When asked, the Henderson coach attributed his team's

 poor performance to "being kids" and coming from

underprivileged homes.

The Under 750 team is

R**z, Alessandra (7.0, 734)

Arga***na, Aime (6.0, 585)

Ag***re, Devante (5.0, 632)

Ji***ez, Jose Luis (5.0, 654)

Valadez, Angelica (5.0, 683)

On Jan 19, 2019, they held another tournmanent /

match in New Mexico in which the Texas players

again did very very poorly. This time their under

750 team goes under. Notice how the MSA report lists

the players' states in the left hand corner so you can

easily see how badly Texas fared.

The TD supervising these tournaments, Will Barela,

 is also the President of the New Mexico Chess Association.

Looking through his directing history reveals some,

lets' say ... "purposeful" events. Between Dec 28 and

 Jan 5 of 2017/2018, he rated a series of 15 multi

section tournaments, in which a master who was

dropping dangerously close to 2200, beat kids rated

 100-1000 in hundreds of games, thereby obtaining

his life master title.

Congratulations to Life Master Benjamin Corarreti,

cheater.

I have never seen more obvious evident of sandbagging.

 There is no attempt to hide the thrown games, not a

single draw.

USCF officials could have moved their sections and saved

the integrity and reputation of their tournament; they

were told at the beginning of round 5. Instead, they

insist it needs to be handled by the Ethics Committee.

Handing it off to the Ethics Committee has enormous

costs. The entire credibility of the tournament

experience is ruined for everyone. A confidential

committee decision six months later does nothing

to fix this. The cheated teams will never get to walk

 across the stage; they'll never get the newspaper

articles, or the homecoming celebration, or the

exhilaration of that night.

I know there will be cases where the evidence is not

 clear and the TDs can't, in good conscience, act. But

 this is not that situation.
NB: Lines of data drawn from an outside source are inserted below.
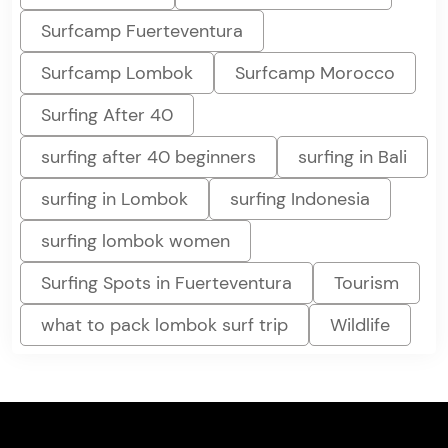
Surfcamp Fuerteventura
Surfcamp Lombok
Surfcamp Morocco
Surfing After 40
surfing after 40 beginners
surfing in Bali
surfing in Lombok
surfing Indonesia
surfing lombok women
Surfing Spots in Fuerteventura
Tourism
what to pack lombok surf trip
Wildlife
This is the clearest, most

unambiguous case of cheating POSSIBLE.

If you aren't going to act on this, you can't claim to

be enforcing the rules.

It's unfortunate it wasn't handled well at the time,

and more unfortunate (see next post) that the

USCF is doubling down on their new stated policy of

 not interfering in cheating in progress.

The USCF ought now to announce the cheating

publicly and congratulate Metcalf and Thomas

Edison on their wins in the U750 and U1000

sections, and Scotty Gordon and Sameris Desvignes

on the individual triumphs.

In future, under sections should use peak rating.

Wednesday, April 11, 2018

How to Solve Coaches Cheating at Nationals

Use peak ratings as eligibility for under sections at nationals.
Children's ratings should not be going down. This solves the problem and is easy to understand and enforce.